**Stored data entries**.
↓↓↓
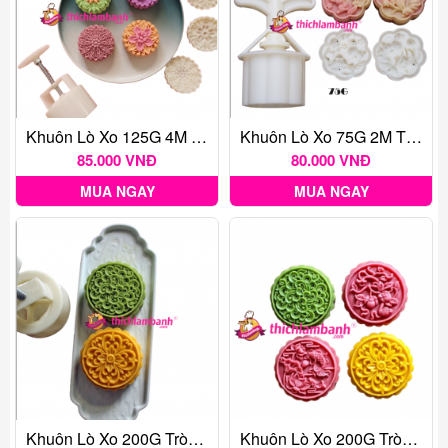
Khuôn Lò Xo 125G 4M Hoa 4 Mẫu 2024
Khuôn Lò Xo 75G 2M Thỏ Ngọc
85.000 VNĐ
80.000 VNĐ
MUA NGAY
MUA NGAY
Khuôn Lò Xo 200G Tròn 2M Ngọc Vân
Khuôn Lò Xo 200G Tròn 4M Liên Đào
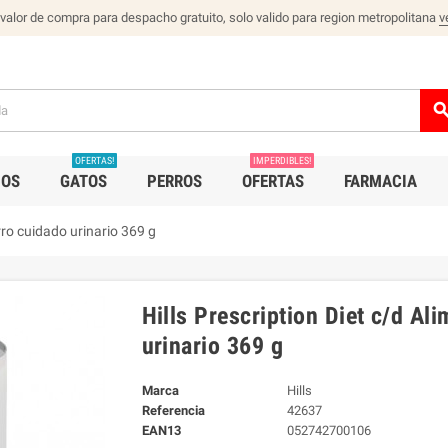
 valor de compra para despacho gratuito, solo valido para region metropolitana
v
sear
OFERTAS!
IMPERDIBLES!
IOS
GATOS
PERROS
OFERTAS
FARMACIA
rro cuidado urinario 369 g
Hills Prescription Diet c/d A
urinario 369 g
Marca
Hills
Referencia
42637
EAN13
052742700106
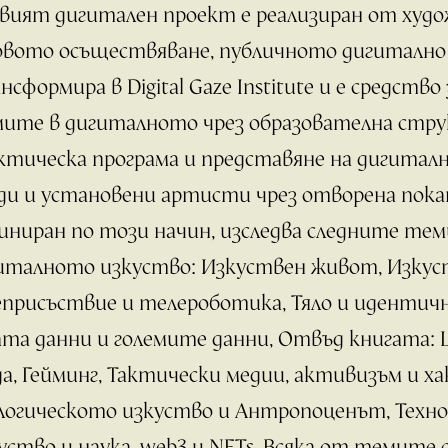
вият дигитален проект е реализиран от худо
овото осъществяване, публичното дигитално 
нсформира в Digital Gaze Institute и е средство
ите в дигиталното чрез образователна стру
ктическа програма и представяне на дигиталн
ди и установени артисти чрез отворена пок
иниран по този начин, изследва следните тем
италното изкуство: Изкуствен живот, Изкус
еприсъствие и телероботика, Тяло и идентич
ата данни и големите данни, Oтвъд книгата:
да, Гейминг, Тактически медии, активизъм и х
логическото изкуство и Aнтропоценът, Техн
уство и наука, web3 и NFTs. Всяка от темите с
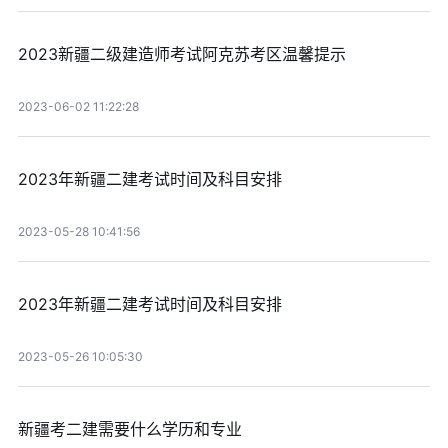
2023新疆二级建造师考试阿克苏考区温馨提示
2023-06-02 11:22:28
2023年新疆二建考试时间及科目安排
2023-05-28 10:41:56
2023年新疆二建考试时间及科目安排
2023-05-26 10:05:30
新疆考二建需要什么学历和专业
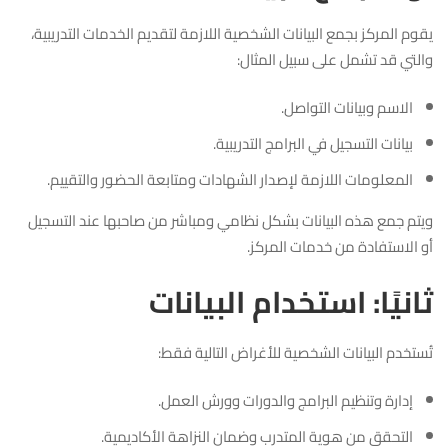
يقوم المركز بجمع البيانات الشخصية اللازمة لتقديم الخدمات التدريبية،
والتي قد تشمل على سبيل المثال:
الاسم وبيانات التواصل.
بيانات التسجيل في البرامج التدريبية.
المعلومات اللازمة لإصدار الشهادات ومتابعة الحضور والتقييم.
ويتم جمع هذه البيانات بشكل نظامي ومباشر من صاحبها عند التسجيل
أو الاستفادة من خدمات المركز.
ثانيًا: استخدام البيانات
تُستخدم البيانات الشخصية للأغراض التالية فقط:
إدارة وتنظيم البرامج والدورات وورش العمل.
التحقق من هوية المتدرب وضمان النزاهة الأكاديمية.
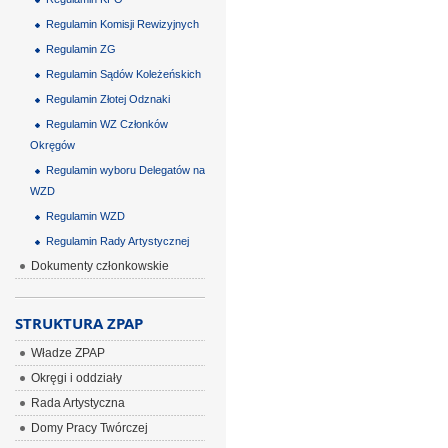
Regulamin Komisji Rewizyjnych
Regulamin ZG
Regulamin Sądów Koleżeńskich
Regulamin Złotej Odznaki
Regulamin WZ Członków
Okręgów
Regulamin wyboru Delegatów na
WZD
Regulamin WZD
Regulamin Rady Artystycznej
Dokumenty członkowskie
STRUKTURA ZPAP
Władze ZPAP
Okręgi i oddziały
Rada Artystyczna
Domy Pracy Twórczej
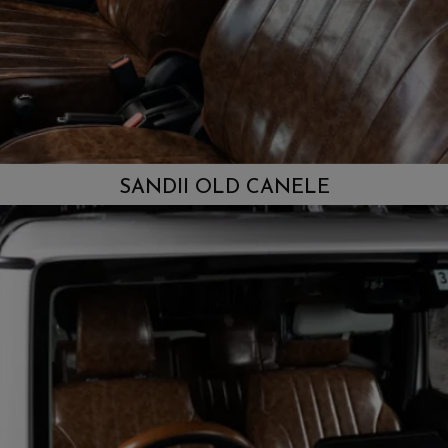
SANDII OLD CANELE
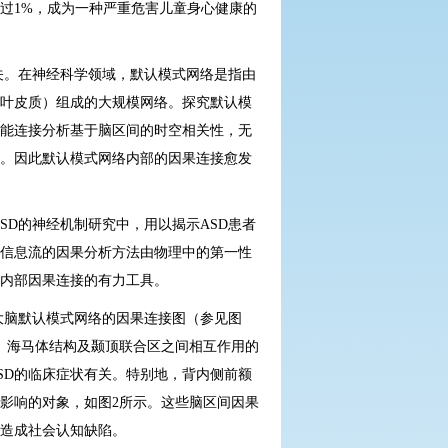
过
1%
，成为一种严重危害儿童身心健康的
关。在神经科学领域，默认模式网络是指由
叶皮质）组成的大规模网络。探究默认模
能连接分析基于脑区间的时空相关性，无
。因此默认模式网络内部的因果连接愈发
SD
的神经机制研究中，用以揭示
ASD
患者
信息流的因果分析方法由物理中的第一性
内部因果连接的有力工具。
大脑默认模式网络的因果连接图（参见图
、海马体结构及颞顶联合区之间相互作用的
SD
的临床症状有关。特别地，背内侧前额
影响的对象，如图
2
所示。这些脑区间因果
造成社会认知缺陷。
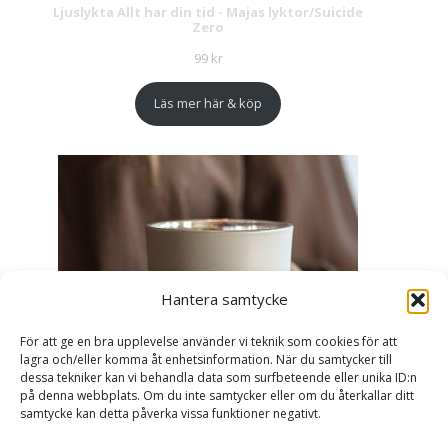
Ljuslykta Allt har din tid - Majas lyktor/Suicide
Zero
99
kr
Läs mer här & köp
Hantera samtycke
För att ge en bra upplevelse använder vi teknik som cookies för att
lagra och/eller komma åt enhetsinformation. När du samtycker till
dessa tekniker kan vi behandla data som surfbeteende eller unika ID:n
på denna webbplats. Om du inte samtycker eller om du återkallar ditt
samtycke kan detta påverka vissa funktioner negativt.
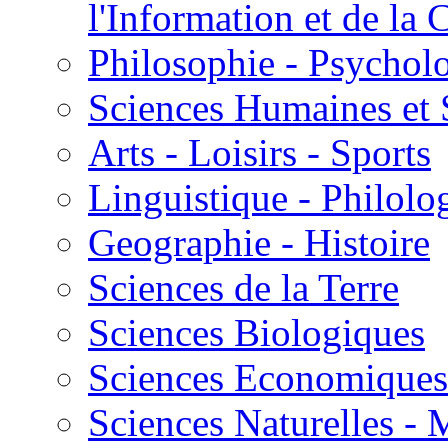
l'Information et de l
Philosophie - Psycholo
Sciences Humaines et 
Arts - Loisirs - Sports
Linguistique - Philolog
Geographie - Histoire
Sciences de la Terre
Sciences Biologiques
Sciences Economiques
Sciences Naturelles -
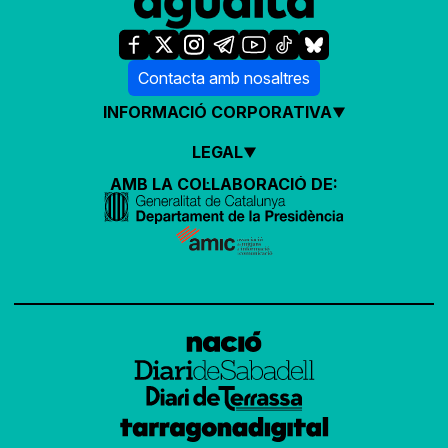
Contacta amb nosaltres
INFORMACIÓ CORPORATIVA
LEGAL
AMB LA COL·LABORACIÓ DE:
↑↑↑
**INSTRUCTIONS FOR THE TASK**. Output the data above without changes, apart from leaving out the pictures.

**COMPLETED EXERCISE**.
Khuôn Lò Xo 125G 4M Hoa 4 Mẫu 2024
Khuôn Lò Xo 75G 2M Thỏ Ngọc
85.000 VNĐ
80.000 VNĐ
MUA NGAY
MUA NGAY
Khuôn Lò Xo 200G Tròn 2M Ngọc Vân
Khuôn Lò Xo 200G Tròn 4M Liên Đào
 valor de compra para despacho gratuito, solo valido para region metropolitana
v
sear
OFERTAS!
IMPERDIBLES!
IOS
GATOS
PERROS
OFERTAS
FARMACIA
rro cuidado urinario 369 g
Hills Prescription Diet c/d A
urinario 369 g
Marca
Hills
Referencia
42637
EAN13
052742700106
вият дигитален проект е реализиран от худо
овото осъществяване, публичното дигитално 
нсформира в Digital Gaze Institute и е средство
ите в дигиталното чрез образователна стру
ктическа програма и представяне на дигиталн
ди и установени артисти чрез отворена пок
иниран по този начин, изследва следните тем
италното изкуство: Изкуствен живот, Изкус
еприсъствие и телероботика, Тяло и идентич
ата данни и големите данни, Oтвъд книгата:
да, Гейминг, Тактически медии, активизъм и х
логическото изкуство и Aнтропоценът, Техн
уство и наука, web3 и NFTs. Всяка от темите с
2023新疆二级建造师考试阿克苏考区温馨提示
2023-06-02 11:22:28
2023年新疆二建考试时间及科目安排
2023-05-28 10:41:56
2023年新疆二建考试时间及科目安排
2023-05-26 10:05:30
新疆考二建需要什么学历和专业
يقوم المركز بجمع البيانات الشخصية اللازمة لتقديم الخدمات التدريبية،
والتي قد تشمل على سبيل المثال:
الاسم وبيانات التواصل.
بيانات التسجيل في البرامج التدريبية.
المعلومات اللازمة لإصدار الشهادات ومتابعة الحضور والتقييم.
ويتم جمع هذه البيانات بشكل نظامي ومباشر من صاحبها عند التسجيل
أو الاستفادة من خدمات المركز.
ثانيًا: استخدام البيانات
تُستخدم البيانات الشخصية للأغراض التالية فقط:
إدارة وتنظيم البرامج والدورات وورش العمل.
التحقق من هوية المتدرب وضمان النزاهة الأكاديمية.
Regulamin Komisji Rewizyjnych
Regulamin ZG
Regulamin Sądów Koleżeńskich
Regulamin Złotej Odznaki
Regulamin WZ Członków
Okręgów
Regulamin wyboru Delegatów na
WZD
Regulamin WZD
Regulamin Rady Artystycznej
Dokumenty członkowskie
STRUKTURA ZPAP
Władze ZPAP
Okręgi i oddziały
Rada Artystyczna
Domy Pracy Twórczej
SANDII OLD CANELE
过
1%
，成为一种严重危害儿童身心健康的
关。在神经科学领域，默认模式网络是指由
叶皮质）组成的大规模网络。探究默认模
能连接分析基于脑区间的时空相关性，无
。因此默认模式网络内部的因果连接愈发
SD
的神经机制研究中，用以揭示
ASD
患者
信息流的因果分析方法由物理中的第一性
内部因果连接的有力工具。
大脑默认模式网络的因果连接图（参见图
、海马体结构及颞顶联合区之间相互作用的
SD
的临床症状有关。特别地，背内侧前额
影响的对象，如图
2
所示。这些脑区间因果
造成社会认知缺陷。
Ljuslykta Allt har din tid - Majas lyktor/Suicide
Zero
99
kr
Läs mer här & köp
Hantera samtycke
För att ge en bra upplevelse använder vi teknik som cookies för att
lagra och/eller komma åt enhetsinformation. När du samtycker till
dessa tekniker kan vi behandla data som surfbeteende eller unika ID:n
på denna webbplats. Om du inte samtycker eller om du återkallar ditt
samtycke kan detta påverka vissa funktioner negativt.
l'Information et de l
Philosophie - Psycholo
Sciences Humaines et 
Arts - Loisirs - Sports
Linguistique - Philolog
Geographie - Histoire
Sciences de la Terre
Sciences Biologiques
Sciences Economiques
Sciences Naturelles -
Contacta amb nosaltres
INFORMACIÓ CORPORATIVA
LEGAL
AMB LA COL·LABORACIÓ DE:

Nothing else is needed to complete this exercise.